That is my sister-in-law and her husbands Honda Pilot imbedded in in the back of that tractor trailer in the PA picture, kind of in front of that ladder. Imagine being pinned in your vehicle and seeing that propane trucks sliding sideways towards you and you are stuck in your vehicle. They got out with some bruises and a lot of aches and pains but the fear will be with them for a long time.

FWIW, that PA accident happened in a freak snow squall. MY BIL said it was a total whiteout almost instantly, and it was over in about 20 minutes.


----------



## Doug MacIVER (Feb 12, 2014)

BrotherBart said:


> They waited too long to let people go home.
> 
> And is Chicago "Northerns"?
> 
> ...


THIS COULD BE AN AWEFULL MESS


----------



## jatoxico (Feb 12, 2014)

BrotherBart said:


> They waited too long to let people go home.
> 
> And is Chicago "Northerns"?
> 
> ...


 
Those Virginia plates I see?


----------



## BrotherBart (Feb 12, 2014)

The stuff has started here in the last half hour. Fine ice crystals covering everything. Not sleet or snow. Ice dust.


----------



## Doug MacIVER (Feb 12, 2014)

BrotherBart said:


> The stuff has started here in the last half hour. Fine ice crystals covering everything. Not sleet or snow. Ice dust.


curious, what your temp?


----------



## BrotherBart (Feb 12, 2014)

25 at the moment. Bout the same as it has been all day.


----------



## Doug MacIVER (Feb 12, 2014)

BrotherBart said:


> 25 at the moment. Bout the same as it has been all day.


too cold, to make a flake it has to have something to cling to.


----------



## BrotherBart (Feb 12, 2014)

Clinging to everything in sight just fine. 

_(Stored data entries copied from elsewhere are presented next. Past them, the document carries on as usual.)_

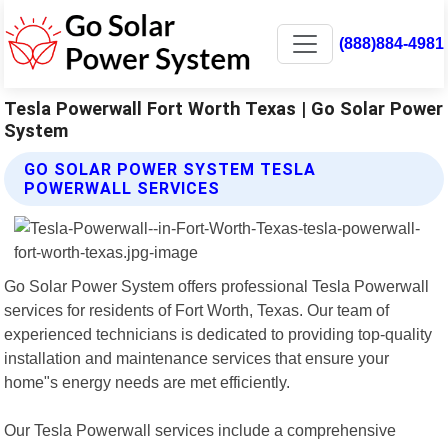
(888)884-4981
Tesla Powerwall Fort Worth Texas | Go Solar Power
System
GO SOLAR POWER SYSTEM TESLA
POWERWALL SERVICES
Go Solar Power System offers professional Tesla Powerwall
services for residents of Fort Worth, Texas. Our team of
experienced technicians is dedicated to providing top-quality
installation and maintenance services that ensure your
home"s energy needs are met efficiently.
Our Tesla Powerwall services include a comprehensive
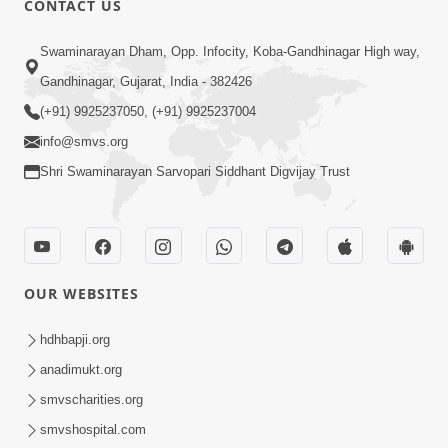
CONTACT US
4:00
Swaminarayan Dham, Opp. Infocity, Koba-Gandhinagar High way,
Vyavhar Sachavva Ma Bhagwan Ane
Gandhinagar, Gujarat, India - 382426
Santo Ne Na Bhulta | HDH Swamishri
(+91) 9925237050, (+91) 9925237004
Dec 23, 2022
info@smvs.org
Shri Swaminarayan Sarvopari Siddhant Digvijay Trust
OUR WEBSITES
2:35
Vyasan Chhodya Nu Fal Shu ? | HDH
hdhbapji.org
Swamishri | Short Satsang | 10 Jan,
anadimukt.org
Jan 10, 2025
2025
smvscharities.org
smvshospital.com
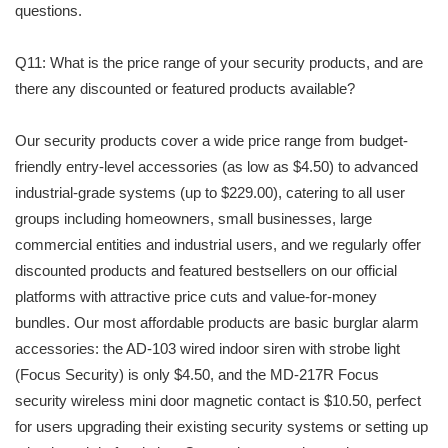
questions.
Q11: What is the price range of your security products, and are
there any discounted or featured products available?
Our security products cover a wide price range from budget-
friendly entry-level accessories (as low as $4.50) to advanced
industrial-grade systems (up to $229.00), catering to all user
groups including homeowners, small businesses, large
commercial entities and industrial users, and we regularly offer
discounted products and featured bestsellers on our official
platforms with attractive price cuts and value-for-money
bundles. Our most affordable products are basic burglar alarm
accessories: the AD-103 wired indoor siren with strobe light
(Focus Security) is only $4.50, and the MD-217R Focus
security wireless mini door magnetic contact is $10.50, perfect
for users upgrading their existing security systems or setting up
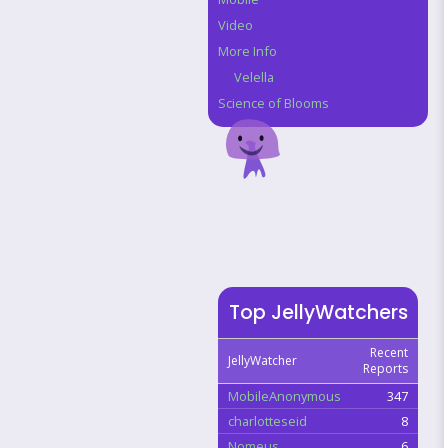
Video
More Info
Velella
Science of Blooms
Top JellyWatchers
Recent
JellyWatcher
Reports
MobileAnonymous
347
charlotteseid
8
Nomeus
6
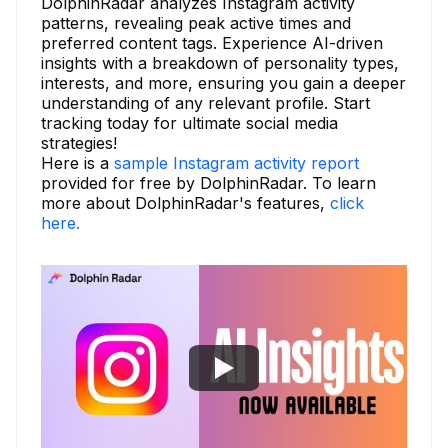
DolphinRadar analyzes Instagram activity
patterns, revealing peak active times and
preferred content tags. Experience AI-driven
insights with a breakdown of personality types,
interests, and more, ensuring you gain a deeper
understanding of any relevant profile. Start
tracking today for ultimate social media
strategies!
Here is a
sample Instagram activity report
provided for free by DolphinRadar. To learn
more about DolphinRadar's features,
click
here.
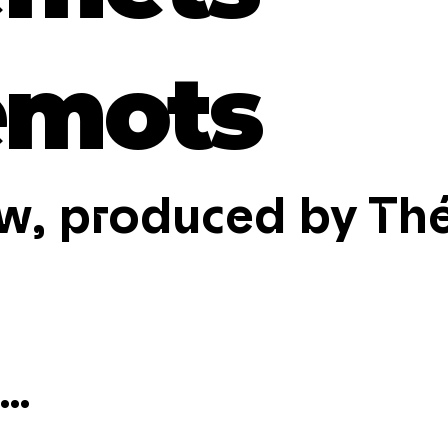
emots
w, produced by Thé
..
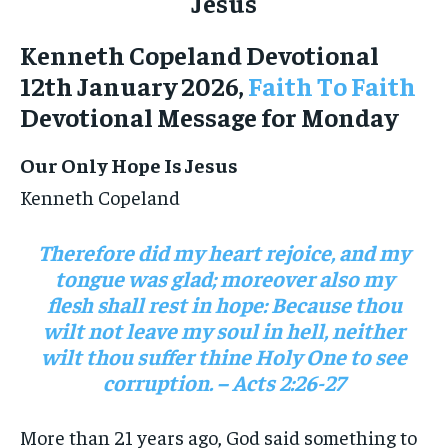
Kenneth Copeland Devotional
12th January 2026,
Faith To Faith
Devotional Message for Monday
Our Only Hope Is Jesus
Kenneth Copeland
Therefore did my heart rejoice, and my
tongue was glad; moreover also my
flesh shall rest in hope: Because thou
wilt not leave my soul in hell, neither
wilt thou suffer thine Holy One to see
corruption. – Acts 2:26-27
More than 21 years ago, God said something to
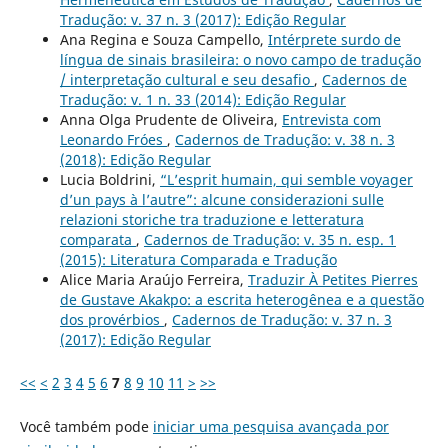
Tradução: v. 37 n. 3 (2017): Edição Regular
Ana Regina e Souza Campello,
Intérprete surdo de
língua de sinais brasileira: o novo campo de tradução
/ interpretação cultural e seu desafio
,
Cadernos de
Tradução: v. 1 n. 33 (2014): Edição Regular
Anna Olga Prudente de Oliveira,
Entrevista com
Leonardo Fróes
,
Cadernos de Tradução: v. 38 n. 3
(2018): Edição Regular
Lucia Boldrini,
“L’esprit humain, qui semble voyager
d’un pays à l’autre”: alcune considerazioni sulle
relazioni storiche tra traduzione e letteratura
comparata
,
Cadernos de Tradução: v. 35 n. esp. 1
(2015): Literatura Comparada e Tradução
Alice Maria Araújo Ferreira,
Traduzir À Petites Pierres
de Gustave Akakpo: a escrita heterogênea e a questão
dos provérbios
,
Cadernos de Tradução: v. 37 n. 3
(2017): Edição Regular
<<
<
2
3
4
5
6
7
8
9
10
11
>
>>
Você também pode
iniciar uma pesquisa avançada por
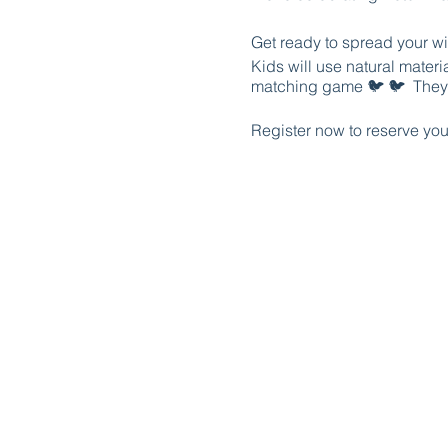
Get ready to spread your wi
Kids will use natural materi
matching game 🐦 🐦 They'l
Register now to reserve your
Parents, you can join your k
answers to your questions 
station.
Register now to reserve your
The first TEN families that
family.
Schedule:
7:00: Acton Nature Center 
9:00-10:00 projects at the p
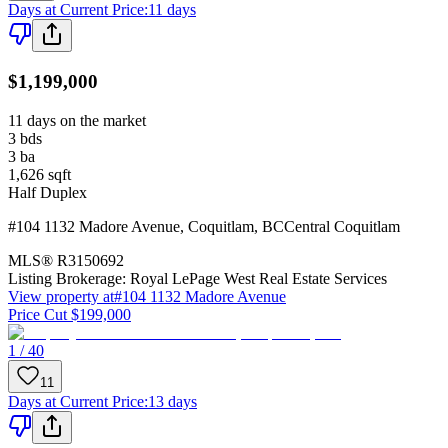
Days at Current Price
:
11 days
$1,199,000
11 days on the market
3
bds
3
ba
1,626
sqft
Half Duplex
#104 1132 Madore Avenue
,
Coquitlam
,
BC
Central Coquitlam
MLS®
R3150692
Listing Brokerage:
Royal LePage West Real Estate Services
View property at
#104 1132 Madore Avenue
Price Cut $199,000
1 / 40
11
Days at Current Price
:
13 days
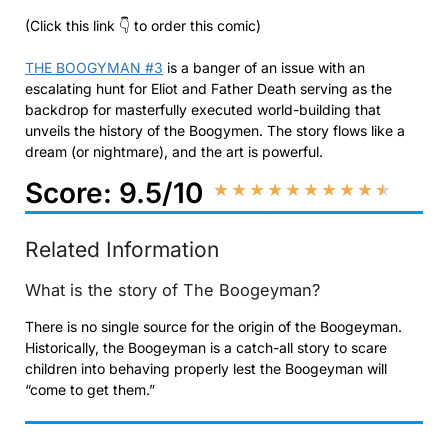
(Click this link 👇 to order this comic)
THE BOOGYMAN #3
is a banger of an issue with an
escalating hunt for Eliot and Father Death serving as the
backdrop for masterfully executed world-building that
unveils the history of the Boogymen. The story flows like a
dream (or nightmare), and the art is powerful.
Score: 9.5/10
★
★
★
★
★
★
★
★
★
★
Related Information
What is the story of The Boogeyman?
There is no single source for the origin of the Boogeyman.
Historically, the Boogeyman is a catch-all story to scare
children into behaving properly lest the Boogeyman will
“come to get them.”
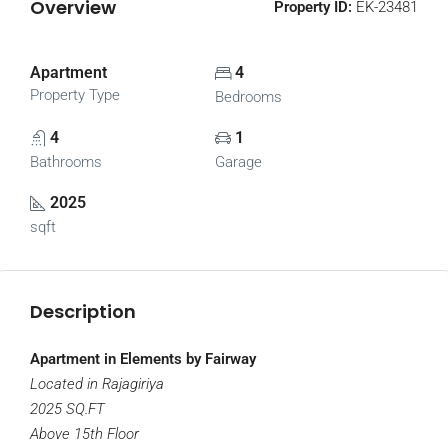
Overview
Property ID:
EK-23481
Apartment
4
Property Type
Bedrooms
4
1
Bathrooms
Garage
2025
sqft
Description
Apartment in Elements by Fairway
Located in Rajagiriya
2025 SQ.FT
Above 15th Floor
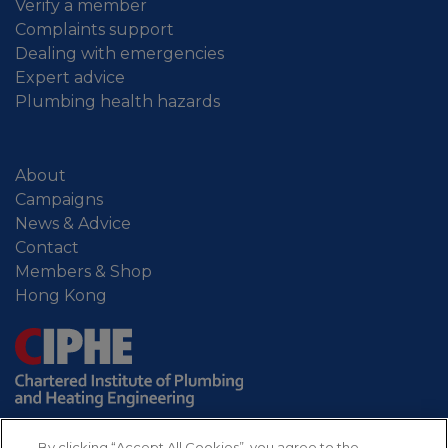
Verify a member
Complaints support
Dealing with emergencies
Expert advice
Plumbing health hazards
About
Campaigns
News & Advice
Contact
Members & Shop
Hong Kong
By clicking “Accept All Cookies”, you agree to the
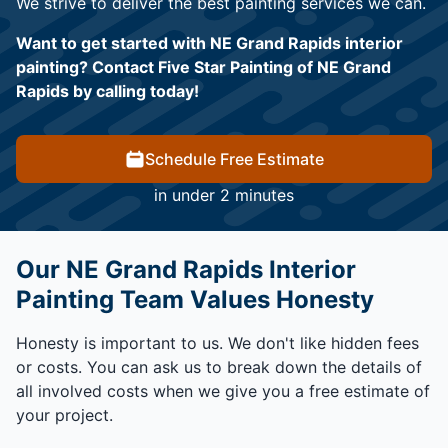
We strive to deliver the best painting services we can.
Want to get started with NE Grand Rapids interior
painting? Contact Five Star Painting of NE Grand
Rapids by calling today!
Schedule Free Estimate
in under 2 minutes
Our NE Grand Rapids Interior
Painting Team Values Honesty
Honesty is important to us. We don't like hidden fees
or costs. You can ask us to break down the details of
all involved costs when we give you a free estimate of
your project.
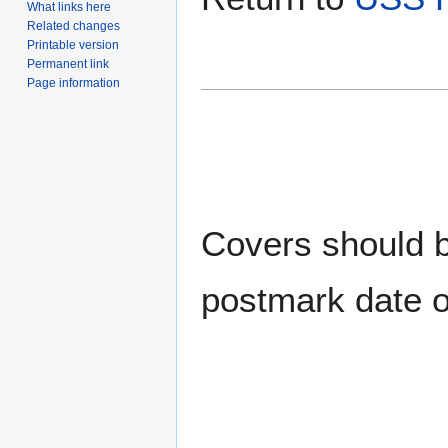
What links here
Related changes
Printable version
Permanent link
Page information
Covers should be
postmark date o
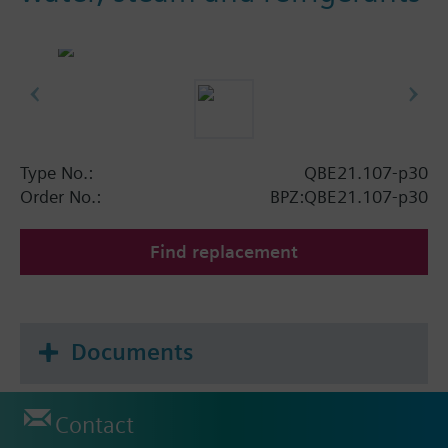
Type No.:
QBE21.107-p30
Order No.:
BPZ:QBE21.107-p30
Find replacement
Documents
Contact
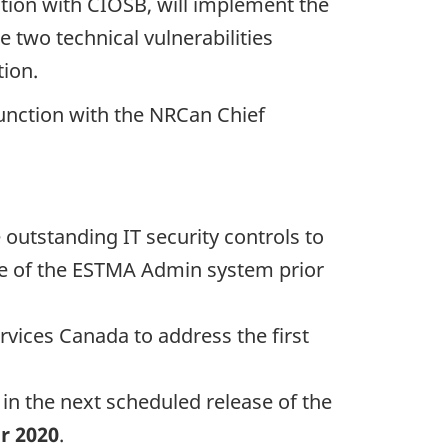
ction with CIOSB, will implement the
e two technical vulnerabilities
tion.
nction with the NRCan Chief
outstanding IT security controls to
se of the ESTMA Admin system prior
vices Canada to address the first
 in the next scheduled release of the
r 2020
.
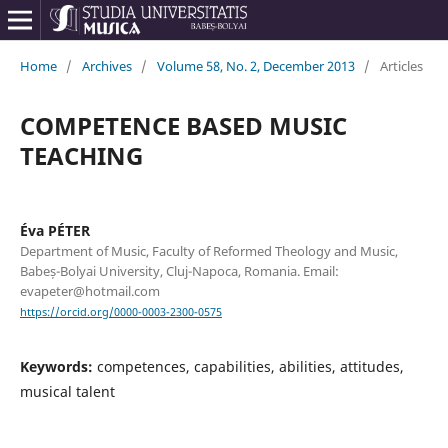
Home
/
Archives
/
Volume 58, No. 2, December 2013
/
Articles
COMPETENCE BASED MUSIC
TEACHING
Éva PÉTER
Department of Music, Faculty of Reformed Theology and Music,
Babeș-Bolyai University, Cluj-Napoca, Romania. Email:
evapeter@hotmail.com
https://orcid.org/0000-0003-2300-0575
Keywords:
competences, capabilities, abilities, attitudes,
musical talent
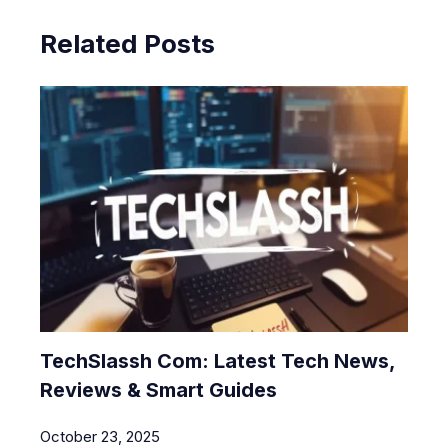
Related Posts
TechSlassh Com: Latest Tech News,
Reviews & Smart Guides
October 23, 2025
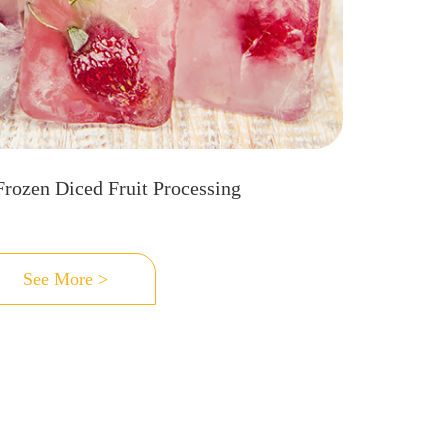
Frozen Diced Fruit Processing
See More >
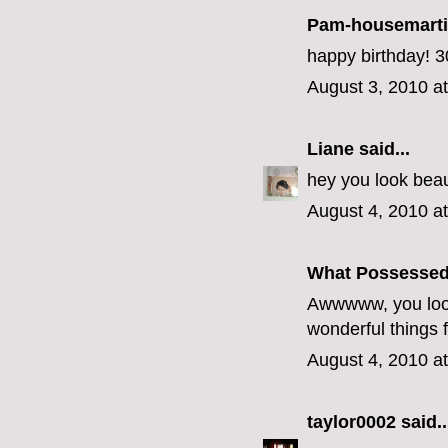
Pam-housemart
happy birthday! 30
August 3, 2010 a
Liane
said...
hey you look beau
August 4, 2010 a
What Possesse
Awwwww, you look
wonderful things 
August 4, 2010 a
taylor0002
said..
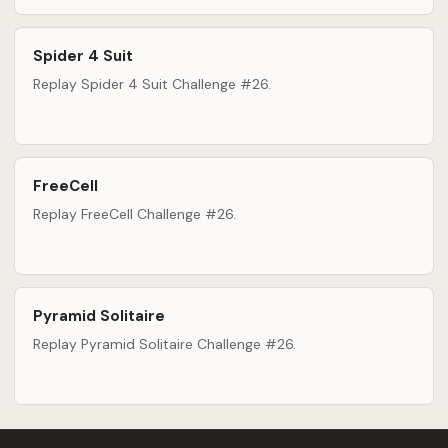
Spider 4 Suit
Replay Spider 4 Suit Challenge #26.
FreeCell
Replay FreeCell Challenge #26.
Pyramid Solitaire
Replay Pyramid Solitaire Challenge #26.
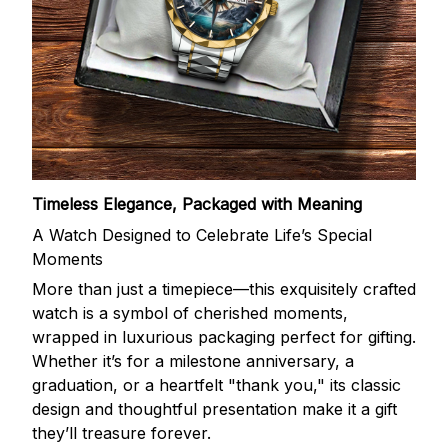
Timeless Elegance, Packaged with Meaning
A Watch Designed to Celebrate Life’s Special
Moments
More than just a timepiece—this exquisitely crafted
watch is a symbol of cherished moments,
wrapped in luxurious packaging perfect for gifting.
Whether it’s for a milestone anniversary, a
graduation, or a heartfelt "thank you," its classic
design and thoughtful presentation make it a gift
they’ll treasure forever.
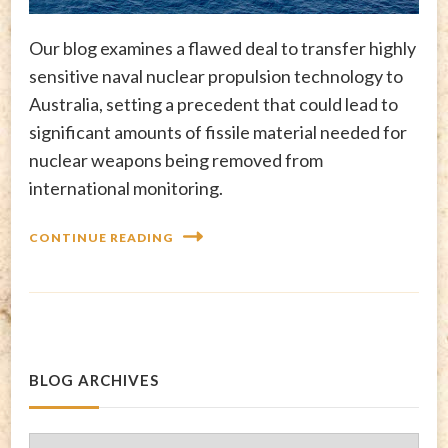
Our blog examines a flawed deal to transfer highly
sensitive naval nuclear propulsion technology to
Australia, setting a precedent that could lead to
significant amounts of fissile material needed for
nuclear weapons being removed from
international monitoring.
CONTINUE READING
BLOG ARCHIVES
Blog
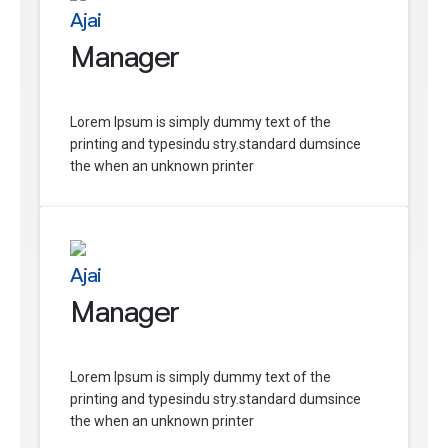
Ajai
Manager
Lorem Ipsum is simply dummy text of the
printing and typesindu stry.standard dumsince
the when an unknown printer
Ajai
Manager
Lorem Ipsum is simply dummy text of the
printing and typesindu stry.standard dumsince
the when an unknown printer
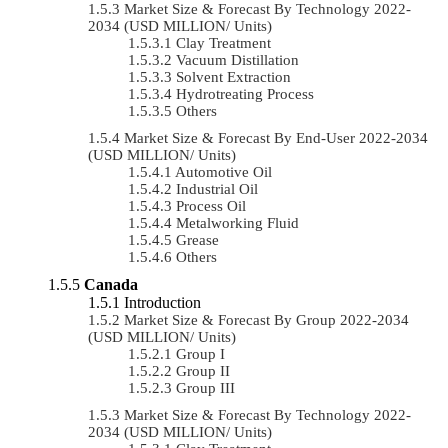
Market Size & Forecast By Technology 2022-
2034 (USD MILLION/ Units)
Clay Treatment
Vacuum Distillation
Solvent Extraction
Hydrotreating Process
Others
Market Size & Forecast By End-User 2022-2034
(USD MILLION/ Units)
Automotive Oil
Industrial Oil
Process Oil
Metalworking Fluid
Grease
Others
Canada
Introduction
Market Size & Forecast By Group 2022-2034
(USD MILLION/ Units)
Group I
Group II
Group III
Market Size & Forecast By Technology 2022-
2034 (USD MILLION/ Units)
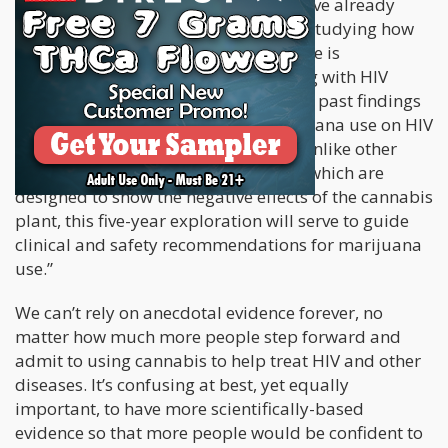
Consortium. Dr. Cook and his team have already
successfully released several papers studying how
cannabis can treat HIV. “Marijuana use is
increasingly common in persons living with HIV
infection,”
he said in a statement
. “Yet, past findings
regarding the health impact of marijuana use on HIV
have been limited and inconclusive. Unlike other
government-funded studies, most of which are
designed to show the negative effects of the cannabis
plant, this five-year exploration will serve to guide
clinical and safety recommendations for marijuana
use.”
We can’t rely on anecdotal evidence forever, no
matter how much more people step forward and
admit to using cannabis to help treat HIV and other
diseases. It’s confusing at best, yet equally
important, to have more scientifically-based
evidence so that more people would be confident to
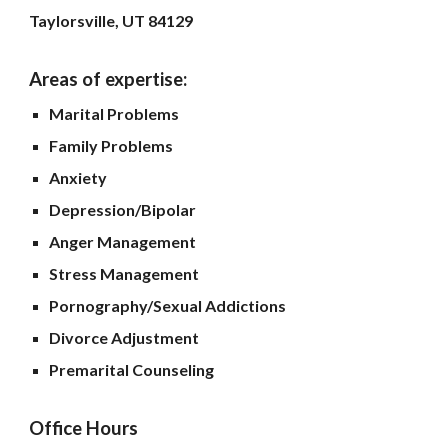
Taylorsville, UT 84129
Areas of expertise:
Marital Problems
Family Problems
Anxiety
Depression/Bipolar
Anger Management
Stress Management
Pornography/Sexual Addictions
Divorce Adjustment
Premarital Counseling
Office Hours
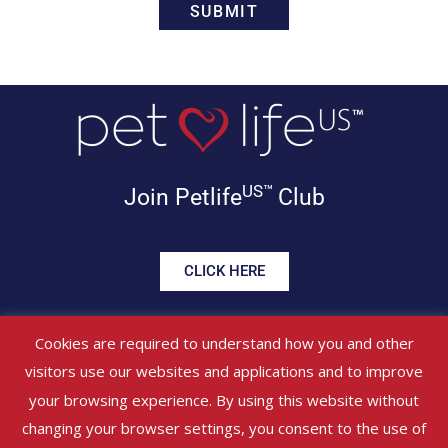
US™
Join Petlife
Club
CLICK HERE
Get offers, healthy tips, pet
Cookies are required to understand how you and other
news & more in your inbox!
visitors use our websites and applications and to improve
your browsing experience. By using this website without
©
PETLIFEUS™
2017 – 2026. All Rights Reserved
Website Terms &
changing your browser settings, you consent to the use of
Conditions
|
Privacy Policy
About Us
|
Contact Us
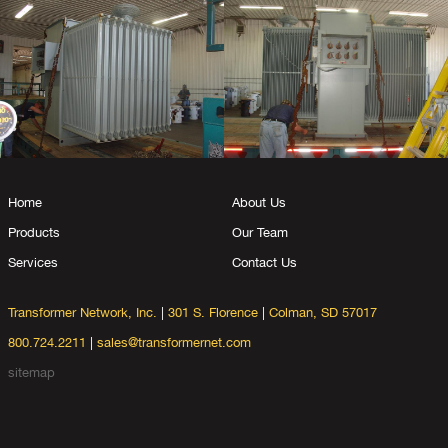
Home
About Us
Products
Our Team
Services
Contact Us
Transformer Network, Inc.
|
301 S. Florence
|
Colman, SD 57017
800.724.2211
|
sales@transformernet.com
sitemap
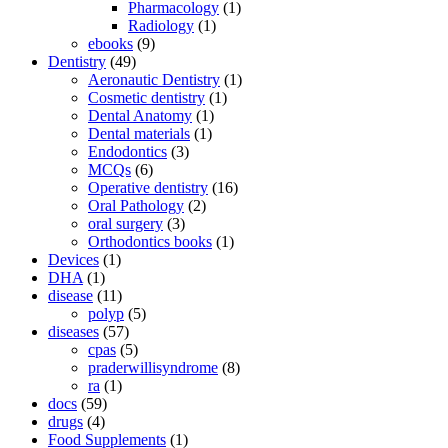
Pharmacology
(1)
Radiology
(1)
ebooks
(9)
Dentistry
(49)
Aeronautic Dentistry
(1)
Cosmetic dentistry
(1)
Dental Anatomy
(1)
Dental materials
(1)
Endodontics
(3)
MCQs
(6)
Operative dentistry
(16)
Oral Pathology
(2)
oral surgery
(3)
Orthodontics books
(1)
Devices
(1)
DHA
(1)
disease
(11)
polyp
(5)
diseases
(57)
cpas
(5)
praderwillisyndrome
(8)
ra
(1)
docs
(59)
drugs
(4)
Food Supplements
(1)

I know. Until we moved here 30 years ago I never knew it could be too cold to snow.


----------



## Lighting Up (Feb 12, 2014)

BrotherBart said:


> They waited too long to let people go home.
> 
> And is Chicago "Northerns"?
> 
> ...



Chicago...well that' s a different country but up here they tell us were in for and manageable snow fall and it looks like this.


----------



## begreen (Feb 12, 2014)

Helpful storm weather following tips in this article:
http://www.theatlantic.com/technolo...follow-the-weeks-monster-winter-storm/283776/


----------



## Badfish740 (Feb 12, 2014)

Still waiting for it up here in NW Jersey...  Work is already closed for tomorrow which means I can spend the day tending the furnace, playing with snow removal toys, and posting on hearth.com


----------



## Ashful (Feb 12, 2014)

Started here about 9:45pm.


----------



## BrotherBart (Feb 12, 2014)

Lighting Up said:


> Chicago...well that' s a different country but up here they tell us were in for and manageable snow fall and it looks like this.



The path to my generator shack in 2010.


----------



## Doug MacIVER (Feb 13, 2014)

enough said.


----------



## Lighting Up (Feb 13, 2014)

I think these guys are playing with us...


----------



## lopiliberty (Feb 13, 2014)

10 inches and counting but it looks like a lot more in the pics because  we had 3 or 4 inches already on the ground .  Very dry powdery snow.  Going to be real fun to blow


----------



## Ashful (Feb 13, 2014)

I think my yard is 24" - 30" deep, from accumulation the last two weeks.  A fresh 6" - 8" drifting in the driveway when I left for work this AM.  Forecast is 10" - 14", but I think we'll be on the high side of that.

Saw an interesting bit of stupidity at Home Depot last night .  Maybe he was upset they were out of salt?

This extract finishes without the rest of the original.